Management options at a glance:

|        Interface | Use case                                           | Example                                                                                        |
| ---------------: | -------------------------------------------------- | ---------------------------------------------------------------------------------------------- |
|     Azure Portal | Manual authoring, review, and ad-hoc updates       | Use the Firewall Manager blade to create policies                                              |
|         REST API | Integrate with external systems or custom tooling  | [https://docs.microsoft.com/rest/api/firewall/](https://docs.microsoft.com/rest/api/firewall/) |
|      ARM / Bicep | Declarative, repeatable infrastructure deployments | Bicep example below                                                                            |
| Azure PowerShell | PowerShell-centric automation and runbooks         | `New-AzFirewallPolicy -Name "MyPolicy" -ResourceGroupName "RG"`                                |
|        Azure CLI | Shell scripts and CI/CD pipelines                  | `az network firewall policy create --name MyPolicy --resource-group RG --location eastus`      |

Example: Create a Firewall Policy with Azure CLI

```bash theme={null}
az network firewall policy create \
  --name MyFirewallPolicy \
  --resource-group myResourceGroup \
  --location eastus \
  --tags "env=prod" "owner=security"
```

Example: Basic Bicep snippet to create a Firewall Policy

```bicep theme={null}
resource fwPolicy 'Microsoft.Network/firewallPolicies@2021-08-01' = {
  name: 'myFirewallPolicy'
  location: 'eastus'
  properties: {
    threatIntelMode: 'Alert'
  }
}
```

## Association with multiple hubs or VNets

A single Firewall Policy can be associated with multiple Azure Firewall instances or virtual hubs (vHubs). When attached, the policy governs the firewall's behavior for the deployment (for example, traffic filtering, NAT, application rules, TLS inspection settings, and logging). This helps avoid duplicated rules across environments and reduces configuration drift.

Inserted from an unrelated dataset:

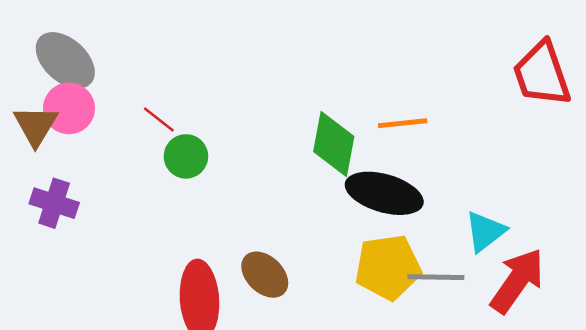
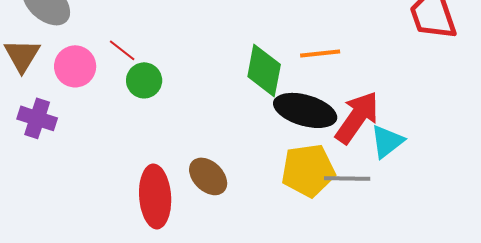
pink circle: (69, 108) -> (75, 66), moved
red arrow: (517, 281) -> (357, 117), moved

Common association patterns:

* One policy applied to multiple production hubs for uniform controls.
* One global policy + per-hub local policies for exceptions and additional rules.
* Dedicated policies per environment when isolation is required.

## Cross-subscription and cross-regional support

Firewall Policies can be applied to firewall resources across subscriptions and regions. Azure Firewall Manager supports centralized policy assignment, but this requires proper RBAC and management scope configuration so the management account has rights over target resources.

<Callout icon="warning" color="#FF6B6B">
  Ensure your management/service account has the necessary RBAC permissions and management group or subscription scopes when assigning policies across subscriptions. Lack of appropriate access will prevent policy assignment and lifecycle management.
</Callout>

## Layered (global) vs local policy model

A recommended deployment pattern is layered policies:

* Global (baseline) policy: defined by central security teams to ensure organization-wide controls (allow/deny lists, logging, threat intelligence).
* Local policy: defined by regional or application teams to add environment-specific rules or exceptions.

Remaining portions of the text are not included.